Reihan, Shaked, Tue 22.7.08, Morning
Translation: Devorah K.
06:00 Reihan CP
About 30 workers are waiting for rides. The CP has opened at 05:00, the equipment is working, the traffic to the seamline zone is flowing and everybody is "happy". One person asks me to go down into the terminal through the sleeve, because a few women were admitted to the inspection room and have been there for a long time. As I start walking down, six women, who apparently were in that room, come out, but I did not hear any complaint from them. Some of the seamstresses have already gone off to Barta'a, and the rest are now coming out and will be able to go there imemdiately. Later, we timed one person from entrance to exit -- about 10 minutes.
We went down to the Palestinian parking lot. A few drivers are napping in their cars. From time to time a taxi arrives and the passengers enter the terminal immediately, and sometimes there is a group of pedestrians from the yellow gate opposite Yaabed and they enter the terminal.
At 06:00 on the dot the first pickup trucks loaded with goods enter for inspection. By 07:15 not a single one is left. In the meantime, some others joined the four that were waiting in the parking lot.
We went over to observe from the bus stop. A truck is parked near the post at the entrance from the seamline zone to the West Bank. All the doors are open and the woman inspector spends a long time examining the engine, holding a mirror under the car and waiting for a long time for advice or help or for something else. The driver sits and waits in the garden, near the slide. This inspection took about half an hour. The drivers who were waiting patiently behind it went through afterwards with only their documents examined.

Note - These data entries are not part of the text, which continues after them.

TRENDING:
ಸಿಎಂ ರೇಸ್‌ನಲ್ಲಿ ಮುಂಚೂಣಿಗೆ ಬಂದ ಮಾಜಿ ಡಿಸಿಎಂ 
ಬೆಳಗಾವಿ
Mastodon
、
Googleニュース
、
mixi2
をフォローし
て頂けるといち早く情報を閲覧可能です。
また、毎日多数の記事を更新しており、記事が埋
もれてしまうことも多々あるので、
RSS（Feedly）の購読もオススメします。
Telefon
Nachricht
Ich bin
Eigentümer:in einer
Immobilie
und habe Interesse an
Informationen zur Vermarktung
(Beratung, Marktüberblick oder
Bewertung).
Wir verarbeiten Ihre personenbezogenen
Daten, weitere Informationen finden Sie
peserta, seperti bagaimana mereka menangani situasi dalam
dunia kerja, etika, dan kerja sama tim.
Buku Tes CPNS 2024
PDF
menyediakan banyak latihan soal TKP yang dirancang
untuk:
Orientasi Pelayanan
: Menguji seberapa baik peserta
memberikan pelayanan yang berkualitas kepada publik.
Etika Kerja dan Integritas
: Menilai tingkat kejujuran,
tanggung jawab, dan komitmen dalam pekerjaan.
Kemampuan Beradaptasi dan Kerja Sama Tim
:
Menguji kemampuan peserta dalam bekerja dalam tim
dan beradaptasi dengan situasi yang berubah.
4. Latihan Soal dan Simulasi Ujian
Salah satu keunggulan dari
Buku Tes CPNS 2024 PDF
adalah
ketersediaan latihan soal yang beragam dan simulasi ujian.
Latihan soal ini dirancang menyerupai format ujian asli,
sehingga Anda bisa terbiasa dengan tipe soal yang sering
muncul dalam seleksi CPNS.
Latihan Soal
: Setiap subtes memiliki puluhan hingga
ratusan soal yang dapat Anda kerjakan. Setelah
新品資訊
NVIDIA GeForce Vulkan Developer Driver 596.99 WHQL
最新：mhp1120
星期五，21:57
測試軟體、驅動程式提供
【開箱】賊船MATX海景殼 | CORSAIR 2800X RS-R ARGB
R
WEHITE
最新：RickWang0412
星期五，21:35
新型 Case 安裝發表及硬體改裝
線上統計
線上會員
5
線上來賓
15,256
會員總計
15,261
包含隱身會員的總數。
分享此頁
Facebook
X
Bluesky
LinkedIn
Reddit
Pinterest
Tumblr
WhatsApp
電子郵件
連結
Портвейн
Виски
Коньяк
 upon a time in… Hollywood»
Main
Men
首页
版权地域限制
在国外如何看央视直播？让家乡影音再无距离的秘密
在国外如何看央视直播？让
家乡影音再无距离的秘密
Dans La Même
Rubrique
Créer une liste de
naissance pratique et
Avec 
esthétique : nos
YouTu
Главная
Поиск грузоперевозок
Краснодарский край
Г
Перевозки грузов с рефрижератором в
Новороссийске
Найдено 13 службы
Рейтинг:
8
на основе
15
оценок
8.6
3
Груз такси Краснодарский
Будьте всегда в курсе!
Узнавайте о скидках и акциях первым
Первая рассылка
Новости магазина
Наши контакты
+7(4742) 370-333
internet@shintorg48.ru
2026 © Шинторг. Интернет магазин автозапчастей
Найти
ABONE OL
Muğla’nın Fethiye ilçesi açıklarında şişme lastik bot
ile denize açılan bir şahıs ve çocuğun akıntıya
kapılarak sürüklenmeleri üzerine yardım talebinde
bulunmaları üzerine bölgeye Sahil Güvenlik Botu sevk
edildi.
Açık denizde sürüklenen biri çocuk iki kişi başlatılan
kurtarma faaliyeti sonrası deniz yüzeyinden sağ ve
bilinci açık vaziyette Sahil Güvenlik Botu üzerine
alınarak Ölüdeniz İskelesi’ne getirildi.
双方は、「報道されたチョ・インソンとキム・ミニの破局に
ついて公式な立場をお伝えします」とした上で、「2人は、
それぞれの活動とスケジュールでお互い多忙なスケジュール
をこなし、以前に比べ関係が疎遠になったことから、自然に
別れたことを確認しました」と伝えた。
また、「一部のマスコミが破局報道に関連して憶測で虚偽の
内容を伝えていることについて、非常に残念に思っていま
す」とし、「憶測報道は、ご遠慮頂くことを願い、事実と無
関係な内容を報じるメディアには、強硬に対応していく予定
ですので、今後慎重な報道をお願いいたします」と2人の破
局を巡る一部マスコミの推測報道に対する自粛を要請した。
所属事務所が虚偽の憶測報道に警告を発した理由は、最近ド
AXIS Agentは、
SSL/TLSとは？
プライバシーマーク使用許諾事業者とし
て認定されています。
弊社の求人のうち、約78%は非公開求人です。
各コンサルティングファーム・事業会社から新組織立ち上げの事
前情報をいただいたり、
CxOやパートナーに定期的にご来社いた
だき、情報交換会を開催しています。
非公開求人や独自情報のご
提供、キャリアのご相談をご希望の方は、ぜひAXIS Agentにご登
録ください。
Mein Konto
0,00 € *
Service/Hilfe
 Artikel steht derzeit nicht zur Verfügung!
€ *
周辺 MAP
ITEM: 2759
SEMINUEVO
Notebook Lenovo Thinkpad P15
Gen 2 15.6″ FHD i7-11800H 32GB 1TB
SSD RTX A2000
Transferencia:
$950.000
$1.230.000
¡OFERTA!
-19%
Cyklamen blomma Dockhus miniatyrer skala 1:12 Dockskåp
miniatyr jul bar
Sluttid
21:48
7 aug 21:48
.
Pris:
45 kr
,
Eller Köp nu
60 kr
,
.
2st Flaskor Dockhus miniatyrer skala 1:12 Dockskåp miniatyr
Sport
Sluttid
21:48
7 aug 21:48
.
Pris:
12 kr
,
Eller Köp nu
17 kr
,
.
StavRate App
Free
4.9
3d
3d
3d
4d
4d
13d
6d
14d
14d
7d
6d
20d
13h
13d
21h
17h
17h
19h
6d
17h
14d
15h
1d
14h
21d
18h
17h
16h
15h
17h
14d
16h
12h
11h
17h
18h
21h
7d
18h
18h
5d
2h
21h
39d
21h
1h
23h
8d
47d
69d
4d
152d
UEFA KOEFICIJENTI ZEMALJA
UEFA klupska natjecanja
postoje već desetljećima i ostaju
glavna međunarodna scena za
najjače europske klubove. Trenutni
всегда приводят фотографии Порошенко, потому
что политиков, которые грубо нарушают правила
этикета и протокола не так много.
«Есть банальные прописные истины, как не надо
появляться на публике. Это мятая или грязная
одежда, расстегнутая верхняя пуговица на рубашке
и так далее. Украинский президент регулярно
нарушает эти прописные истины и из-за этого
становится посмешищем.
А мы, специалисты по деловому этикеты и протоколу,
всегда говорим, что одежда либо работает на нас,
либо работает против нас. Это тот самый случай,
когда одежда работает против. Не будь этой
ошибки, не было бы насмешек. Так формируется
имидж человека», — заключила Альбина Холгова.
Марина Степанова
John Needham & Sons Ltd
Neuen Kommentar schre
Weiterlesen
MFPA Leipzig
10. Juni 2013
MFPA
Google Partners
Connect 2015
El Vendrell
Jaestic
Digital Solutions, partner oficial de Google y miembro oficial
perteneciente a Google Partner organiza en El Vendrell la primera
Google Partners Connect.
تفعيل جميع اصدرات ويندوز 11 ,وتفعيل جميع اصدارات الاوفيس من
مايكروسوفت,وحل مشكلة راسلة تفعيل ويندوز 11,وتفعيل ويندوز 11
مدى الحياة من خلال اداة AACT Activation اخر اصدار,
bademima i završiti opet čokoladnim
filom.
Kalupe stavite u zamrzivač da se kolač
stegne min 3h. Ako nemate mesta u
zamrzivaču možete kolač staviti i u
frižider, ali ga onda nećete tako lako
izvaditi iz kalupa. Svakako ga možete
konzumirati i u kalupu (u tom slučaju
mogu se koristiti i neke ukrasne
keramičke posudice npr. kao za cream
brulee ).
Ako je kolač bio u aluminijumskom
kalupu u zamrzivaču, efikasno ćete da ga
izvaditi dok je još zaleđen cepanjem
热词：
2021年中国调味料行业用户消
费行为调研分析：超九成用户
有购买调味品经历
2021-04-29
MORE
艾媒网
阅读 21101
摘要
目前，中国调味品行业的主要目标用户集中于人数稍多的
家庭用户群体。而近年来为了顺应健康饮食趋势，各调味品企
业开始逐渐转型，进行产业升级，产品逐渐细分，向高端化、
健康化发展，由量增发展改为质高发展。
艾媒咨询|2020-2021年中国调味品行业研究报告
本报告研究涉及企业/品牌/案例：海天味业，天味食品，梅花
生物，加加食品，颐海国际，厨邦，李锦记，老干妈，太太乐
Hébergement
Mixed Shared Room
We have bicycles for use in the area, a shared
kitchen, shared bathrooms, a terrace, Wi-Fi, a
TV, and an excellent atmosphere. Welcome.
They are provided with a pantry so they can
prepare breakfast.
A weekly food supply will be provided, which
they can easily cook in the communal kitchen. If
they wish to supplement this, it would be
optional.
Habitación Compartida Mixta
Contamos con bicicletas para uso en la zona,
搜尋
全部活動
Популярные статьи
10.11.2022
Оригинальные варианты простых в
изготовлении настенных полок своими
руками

Opposite us, we observed the inspection of the private cars. In the sleeve the workers went through very quickly, but they knew well enough to tell us that it would take forty minutes for the yellow taxi in which they came to the CP to complete the inspection. And they were right. Three cars are standing still with all their doors open. The drivers are waiting in the shed. One man is inspecting all three. He goes from one to the other, examines the engine, the baggage compartment, goes away, then waits, returns, inspects the mirror, goes away, waits, returns. He wears a white glove, strokes the steering wheel, the mirror, the seats and the sides, and goes away again, and returns. We approached him to find out what was going on. Our impression was that the inspection was being slowed down on purpose. A security guard who appeared to be more senior than the subordinate inspectors explained to us belligerently that he cannot explain the reason for the long drawn out inspection. And after a telephone conversation, apparently with Sharon, who is in charge of the CP, he told us to ask at the DCO. We did not ask.
The CP usually opens at 07:00 and we thought that we would not see any traffic, because we got there late. The old man on the donkey passed us on the road. A few cars were waiting for workers on the side of the seamline zone. Near the turnstile we saw ten people waiting. Except for one delay of three minutes or more, the people left the x-ray area at intervals of one or two minutes. Cars going to the West Bank were inspected quickly. The security guard in the hut did not appear to be concerned, and his rifle wasn't drawn. A gate that was like "real life" -- apparently a superfluous CP.